真言宗には、日本各地に約12,000寺(『宗教年鑑』(平成22年度版)p50文化庁編)あるそうです。上にあげた真言宗十八本山ももちろん含まれます。ちょっと紹介しましたが、空海は出身地の四国に八十八のお寺を指定しました。これを四国八十八か所といって、信徒であるお遍路さんが1~88番のお寺を順番に巡ります。

 

昔は歩いてお寺巡りをしていましたが、今はドライブがてら車で行く人もいます。白衣に袈裟をつけ、笠をかぶって、金剛杖をつきながらお遍路するのが正統スタイルです。八十八か所のお寺でお札を納めます。四国八十八か所を99回巡礼した人は100回目から錦札(にしきふだ)というお札を納めることができます。1年に1回お遍路しても100年かかります!錦札ゲットは難易度が高いですが、まず1~2か所のお寺巡りを楽しんでみるのもいいんじゃないでしょうか。

 では、真言宗の信徒数どのくらいなんでしょうか。

 

真言宗の信徒数

 

真言宗の信徒数は現在約897万人(『宗教年鑑』(平成22年度版)p50文化庁編)だそうです。真言宗よりあとにできた浄土宗と浄土真宗の浄土系が1,930約万人なので、歴史の長さの割には少ないとも言えますが。同時期にできた天台宗が136万人なので、仏教の宗派の中では上位ですね。やはり「秘密の教え」密教系なので、ハードルが高いのでしょうか。信者数はともかくとして、空海は弘法大師として親しまれていますし、お遍路さんもありますし、知名度はバツグンですよね。さあ、まとめです。

まとめ

 真言宗について、ずっと見てきました。まとめると次のようになります。

  1. 真言宗は仏教の一宗派で、平安時代の9世紀はじめ、空海によって中国の唐から日本に伝わった。

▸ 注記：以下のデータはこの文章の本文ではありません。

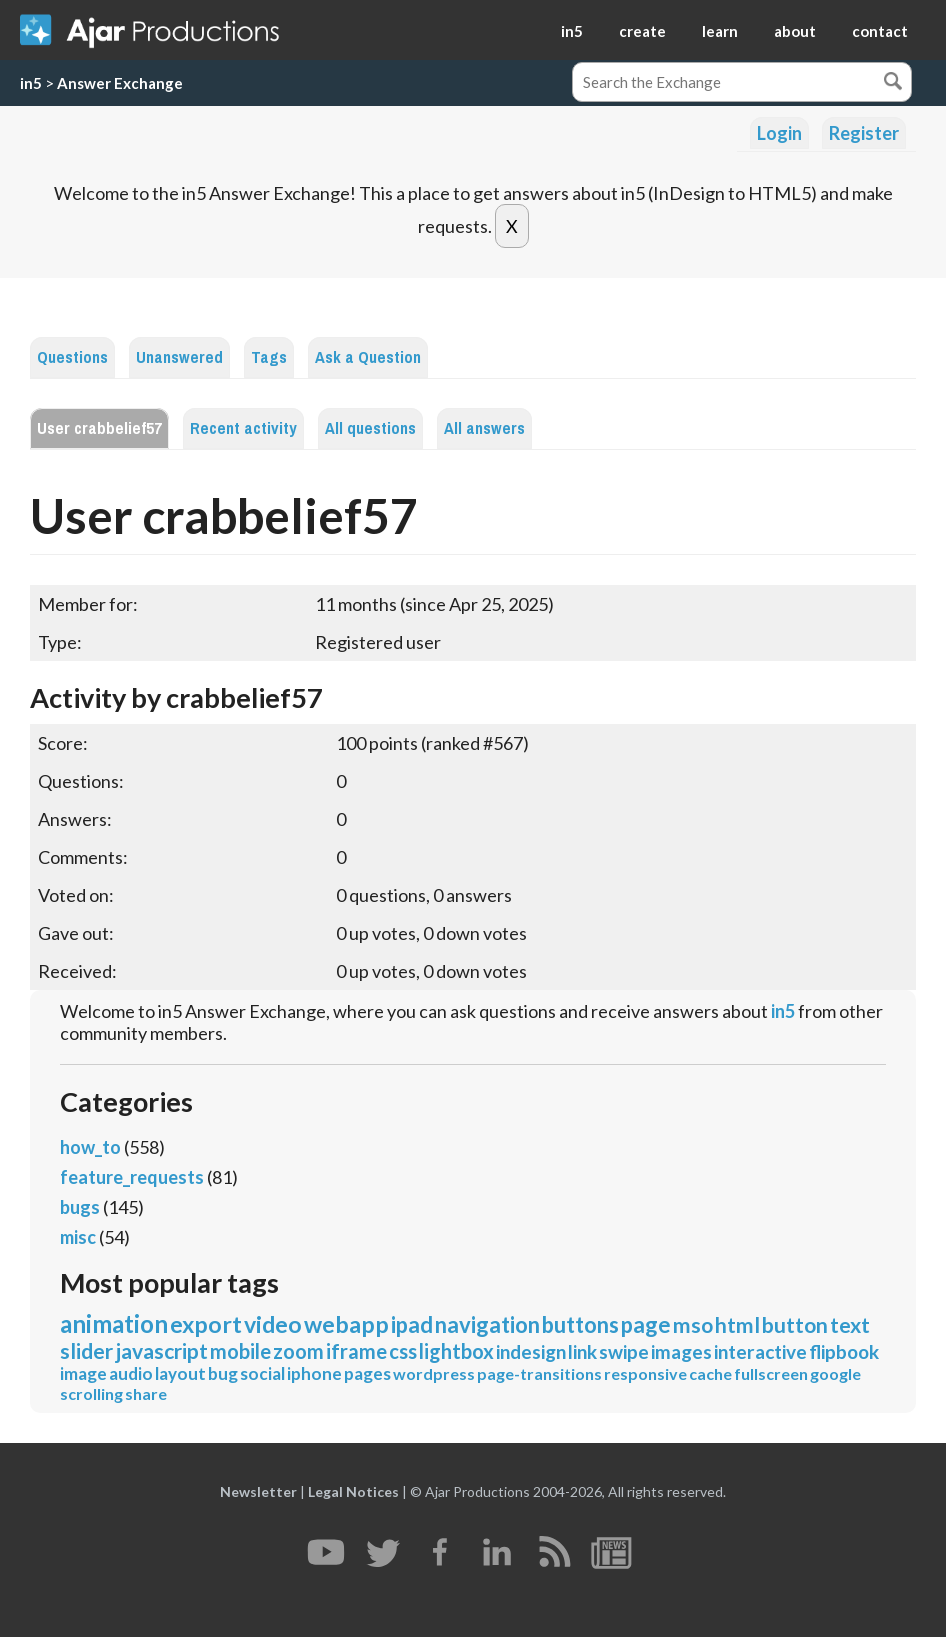 This screenshot has width=946, height=1637. Describe the element at coordinates (314, 1373) in the screenshot. I see `iphone` at that location.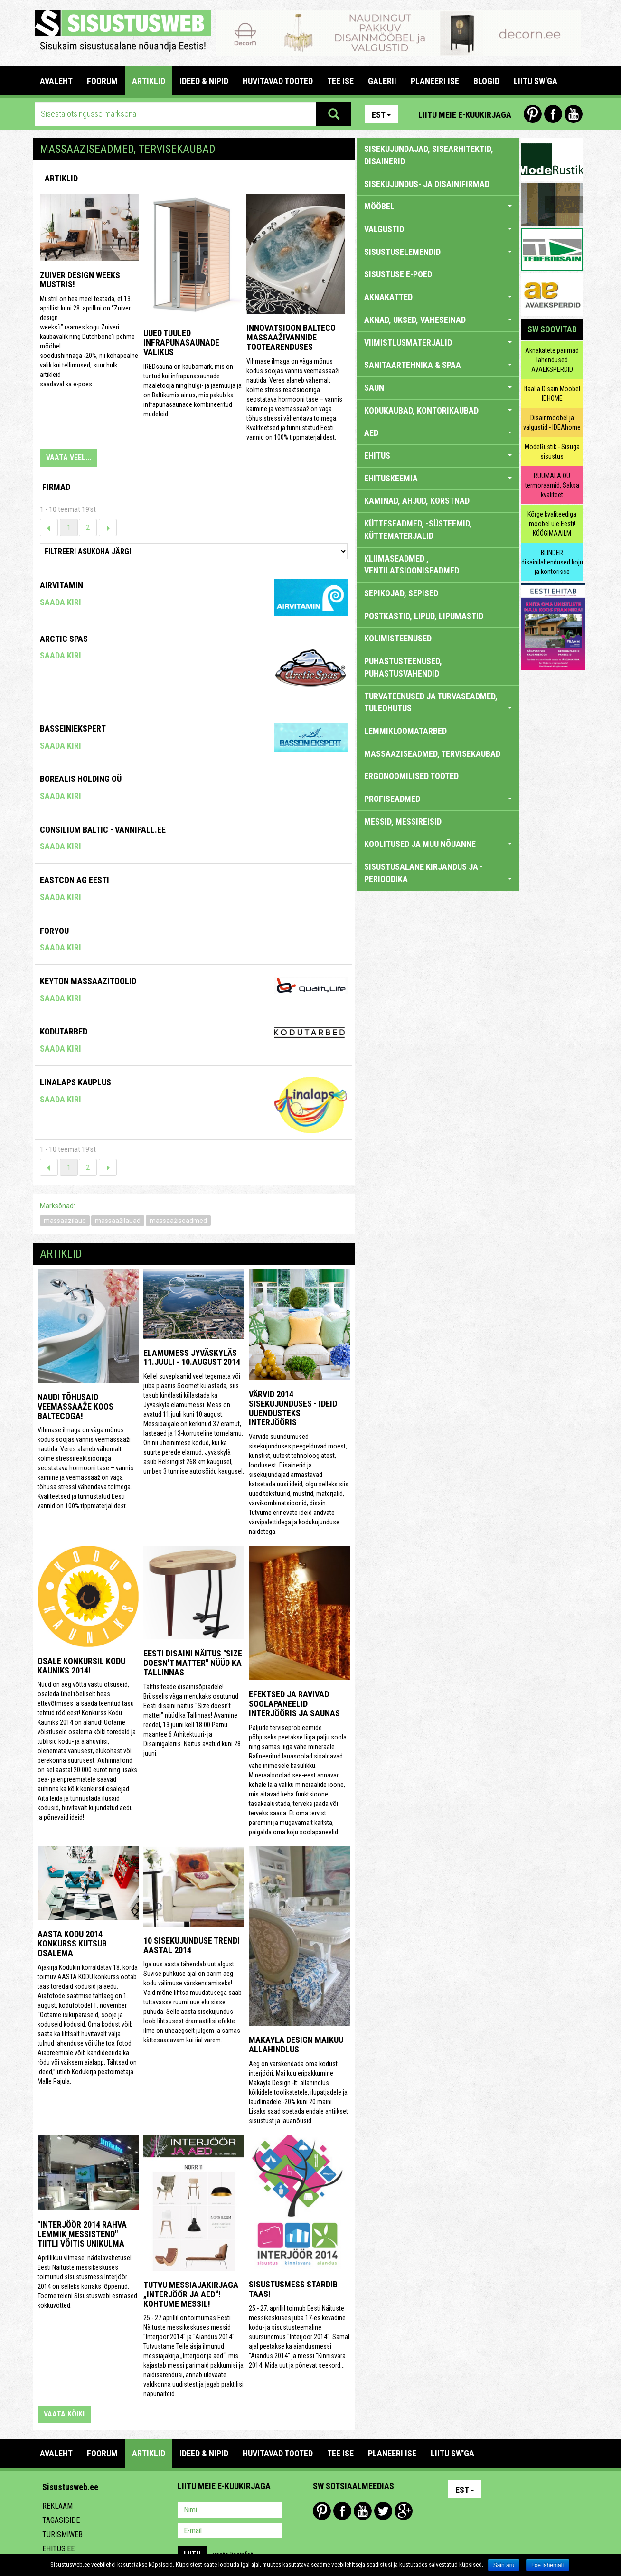 The width and height of the screenshot is (621, 2576). I want to click on SISUSTUSELEMENDID, so click(438, 252).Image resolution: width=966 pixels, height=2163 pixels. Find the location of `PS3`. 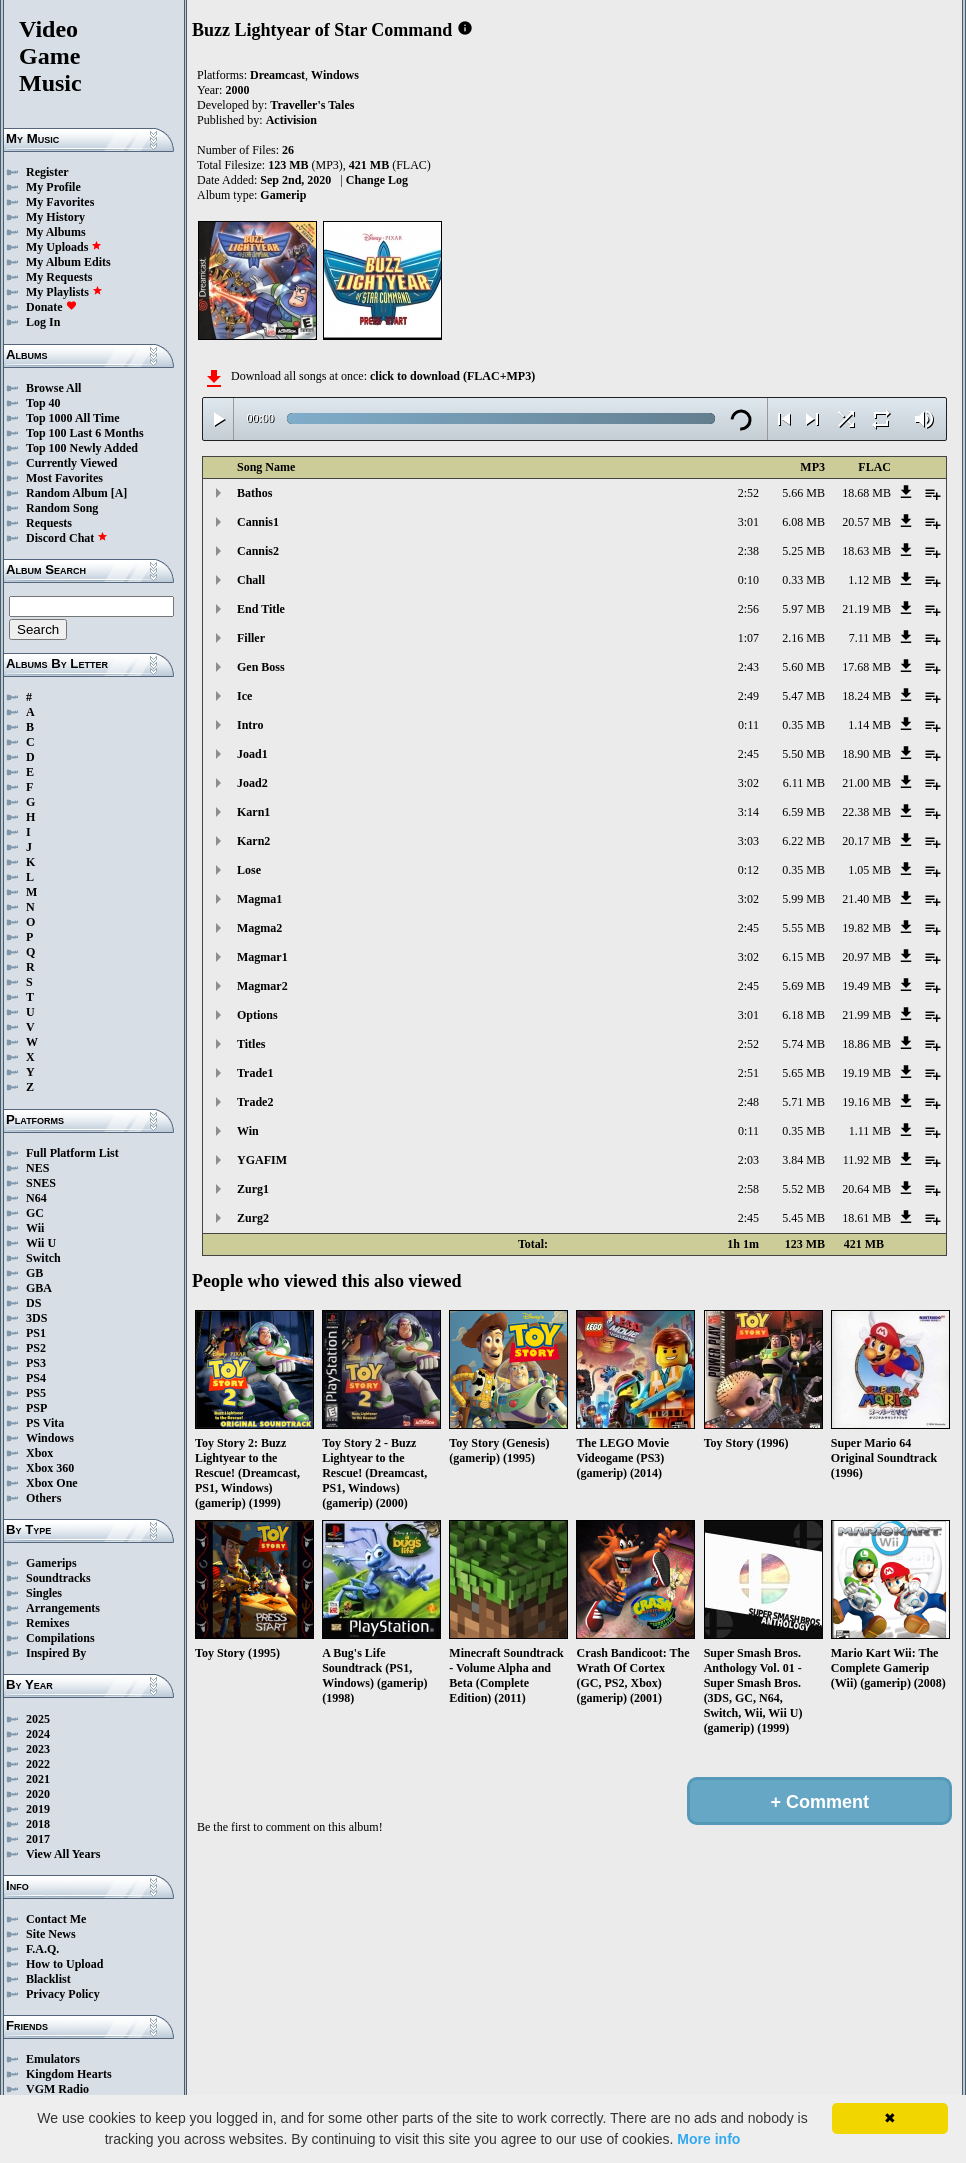

PS3 is located at coordinates (36, 1363).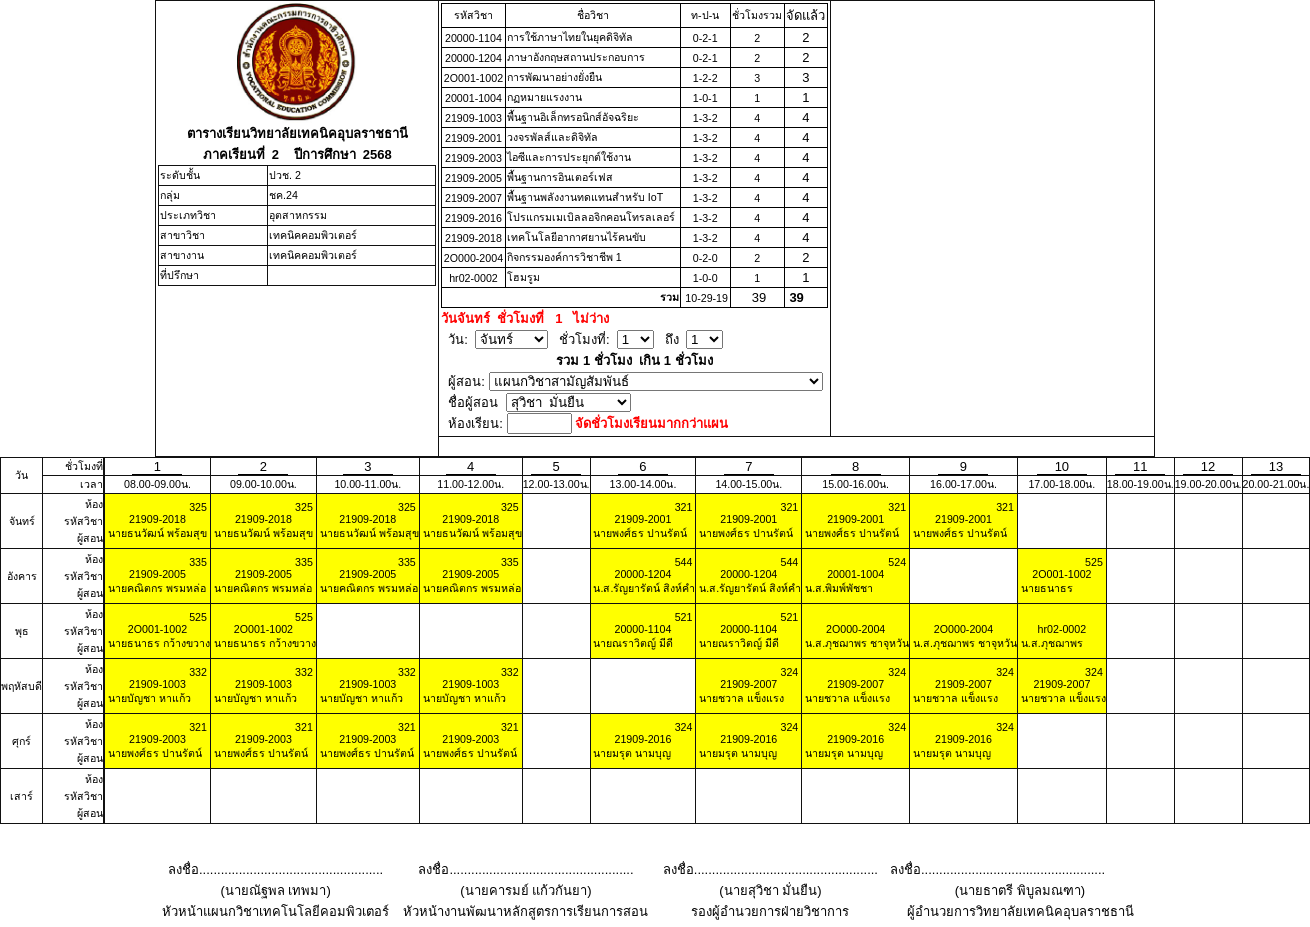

  2. 優秀な空海は当時、中国で最先端思想だった真言宗を短期間で習得した。

  3. 密教系である真言宗の教えは真言(マントラ)、曼荼羅(まんだら)を使ったエキゾチックなもの。

  4. 真言宗の本山は高野山金剛峰寺、本尊は大日如来。悟りをひらくと宇宙の根源・大日如来と一体になる。これを即身成仏という。

  5. 真言宗は真言十八本山を主要として、現在は約50の分派がある。

  6. 信徒数は仏教の宗派の中では上位だが、歴史が長いわりに多くはない。系列の大学・高校はある。

 仏教の中でも「秘密の教え」密教である真言宗は、かなり独特な立ち位置にあるようですね。真言(マントラ)や曼荼羅(まんだら)をお寺で見かけたり聞いた人はいるでしょうか。ハマったら抜けられないエキゾチックな世界が真言宗には広がっています。その世界にどっぷりハマるのもいいですが、まずお遍路で気軽に散歩しながら楽しむのもアリなんじゃないでしょうか。

また仏像好きの視点からするとこの真言宗や天台宗のおかげでたくさんの仏像が作られました。

仏の姿を具現化することで現世にいきる我々に対して仏教の魅力・ありがたさを残してくれました。

空海さんや残してきてくれた人々に感謝しつつ、これからも美しい魅力的な仏像の数々をめでていきたいものです。

今回もお読みいただきまして誠にありがとうございました。